This crisis is fiction, but it could easily be fact. It was the simulated scenario faced by three first-year students from Embry-Riddle Aeronautical University, who won first place in the university division at the National Underwater Robotics Challenge, held June 6-8 in Chandler, Ariz. Eduardo Moreno, Cory Ravetto, and Rene Valenzuela, who are aerospace engineering majors at the University’s Prescott, Ariz., campus, designed and built their winning vehicle, “Medusa,” in only three months.

The robot’s domed shape – medusa is Spanish for “jellyfish” – stood out among other contestants’ box-shaped entries and also won the judges award for most unique design at the three-day competition. “We just combined our knowledge,” said Ravetto, who met his teammates last year in freshman engineering classes. Aside from a few electronic parts, the Embry-Riddle students manufactured all hardware for the robot. “Because there were only three of us, we had to do everything. It taught me a lot about engineering,” said Valenzuela, who worked on the robot’s sensors and video camera and “drove” the vehicle.

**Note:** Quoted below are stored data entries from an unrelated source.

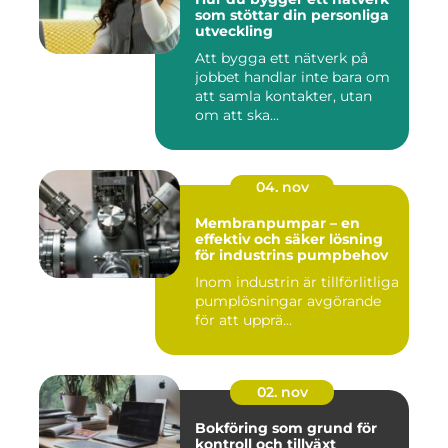
som stöttar din personliga
utveckling
Att bygga ett nätverk på
jobbet handlar inte bara om
att samla kontakter, utan
om att ska...
04. nov
Membranpumpar – en
effektiv och säker lösning
för industrins pumpbehov
Inom industrin är tillförlitliga
pumplösningar avgörande
för att upprä...
02. nov
Bokföring som grund för
kontroll och tillväxt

Student teams were judged on their technical report, oral presentation, and simulated rescue mission. During the rescue, teams had to make their remote-controlled underwater robots locate a submerged aircraft at night in a pool, navigate inside the fuselage, and perform a variety of tasks. In addition to retrieving the four vials of serum and the hand-held computer, the robots had to measure the temperature where the serum was found to ensure its viability, measure the depth of the transport plane, and retrieve the “black box” flight recorder from the downed plane’s cockpit. All tasks were performed at night to replicate the low light levels of the ocean floor and used remote control and onboard camera feeds.